IF (Event & Pollout)! = 0 and s.socket is not none and not s.is_flushed ():
This code determines whether it is a write event and does have data to be sent. Writing event occurs when a connection can be written.
Processing of writing events:
The actual code is in the try_write () function in the SingLesocket.
In a non-blocking connection, you can send the designated size data, which is likely that the data is not completely sent out (only a part) is returned, so after each WRITE, it must be judged to be completely sent. data. If you don't send it, then when you read an event next time, you have to return to the endless data. This is why this function is called try_write.

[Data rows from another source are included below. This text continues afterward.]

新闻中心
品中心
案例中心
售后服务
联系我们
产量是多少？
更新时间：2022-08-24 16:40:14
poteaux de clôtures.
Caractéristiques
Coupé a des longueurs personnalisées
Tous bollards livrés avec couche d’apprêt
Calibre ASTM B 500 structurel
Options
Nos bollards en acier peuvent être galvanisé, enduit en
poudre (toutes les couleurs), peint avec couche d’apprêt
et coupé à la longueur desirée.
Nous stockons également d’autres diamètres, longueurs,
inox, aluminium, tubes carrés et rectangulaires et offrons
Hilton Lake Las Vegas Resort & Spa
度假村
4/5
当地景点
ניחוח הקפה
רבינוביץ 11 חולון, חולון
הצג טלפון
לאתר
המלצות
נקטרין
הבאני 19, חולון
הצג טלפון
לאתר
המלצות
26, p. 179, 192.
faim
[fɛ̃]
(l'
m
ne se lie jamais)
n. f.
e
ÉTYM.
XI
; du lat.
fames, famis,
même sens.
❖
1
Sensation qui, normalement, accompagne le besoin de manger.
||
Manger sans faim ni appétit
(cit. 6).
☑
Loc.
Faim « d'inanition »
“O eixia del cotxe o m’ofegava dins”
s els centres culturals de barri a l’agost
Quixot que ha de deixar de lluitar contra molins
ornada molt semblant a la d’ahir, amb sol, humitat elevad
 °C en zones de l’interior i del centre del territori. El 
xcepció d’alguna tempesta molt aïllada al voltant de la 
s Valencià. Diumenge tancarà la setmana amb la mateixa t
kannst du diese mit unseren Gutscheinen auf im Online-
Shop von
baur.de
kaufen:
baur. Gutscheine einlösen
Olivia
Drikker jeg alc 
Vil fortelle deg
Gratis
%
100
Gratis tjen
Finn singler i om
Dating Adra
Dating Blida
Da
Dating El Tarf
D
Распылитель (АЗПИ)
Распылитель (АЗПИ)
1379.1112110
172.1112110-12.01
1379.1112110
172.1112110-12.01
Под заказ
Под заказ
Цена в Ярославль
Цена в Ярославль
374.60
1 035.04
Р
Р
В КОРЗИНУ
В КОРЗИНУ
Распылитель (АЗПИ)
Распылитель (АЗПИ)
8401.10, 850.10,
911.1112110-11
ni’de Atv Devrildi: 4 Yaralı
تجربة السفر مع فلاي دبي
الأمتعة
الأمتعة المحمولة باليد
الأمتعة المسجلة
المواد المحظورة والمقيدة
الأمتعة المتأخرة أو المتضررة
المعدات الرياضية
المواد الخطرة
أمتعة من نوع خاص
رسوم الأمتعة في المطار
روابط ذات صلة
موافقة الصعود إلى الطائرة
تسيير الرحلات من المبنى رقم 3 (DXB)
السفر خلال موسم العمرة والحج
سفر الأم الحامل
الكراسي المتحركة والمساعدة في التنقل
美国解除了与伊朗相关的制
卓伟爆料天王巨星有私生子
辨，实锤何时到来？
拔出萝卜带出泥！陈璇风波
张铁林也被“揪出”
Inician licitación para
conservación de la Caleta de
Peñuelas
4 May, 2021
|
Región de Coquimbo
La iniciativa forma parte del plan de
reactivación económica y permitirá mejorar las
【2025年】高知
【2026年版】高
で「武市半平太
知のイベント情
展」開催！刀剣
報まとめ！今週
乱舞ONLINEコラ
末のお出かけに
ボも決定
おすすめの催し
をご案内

Try_Write () In the end, you want to reset the source source of the POLL. If the data is all sent, then only listening to the event (Pollin) does not listen to the event, but also listen to the event (Pollout), so that once the connection can be written, you can continue to send the remaining data Go out.
u scan_for_timeouts ():
Task handler, it first adds itself in the unprocessed task queue, so that after a period of time, it can ensure that this function is again called, thus achieving the effect of periodic calls.
It checks if each connection exceeds the specified time without being refreshed, if yes, the connection may be dead, then it closes this connection.
u Pop_unscheduled ():
A unprocessed task is popped from the task list.
Used with Rawserver is a SingLesocket class. This is a auxiliary class. The main purpose is to encapsulate the handle of Socket. Including the sending of data, it is handed over to it. This class is relatively simple, you can go to see yourself, I will not be jealous.
The above is an analysis of the specific implementation of RASSERVER. Maybe readers are still fainted, no way, or must go to see the source code, and then when you encounter problems, come back to see this article, will help . If you don't live to see the source code, you will be on the paper.
Let's take a knot.
Rawserver encapsulates the details of the web server, which implements an event multiplexing, non-blocking network model. It is mainly responsible for establishing a new connection, reading and transmitting data from the network, and handles the specific processing of the read data, handed over to the Handler class, thereby separating the network I / O and data processing, making RawServer Reuse. The Handler class is when calling listen_forever (), passed by the caller, and the TRACKER server is HTTPHANDLER. With Rawserver, Tracker can run as a web server. In the next section, we started analyzing the HTTPHANDLER class and TRACKER classes that implement the TRACKER HTTP protocol.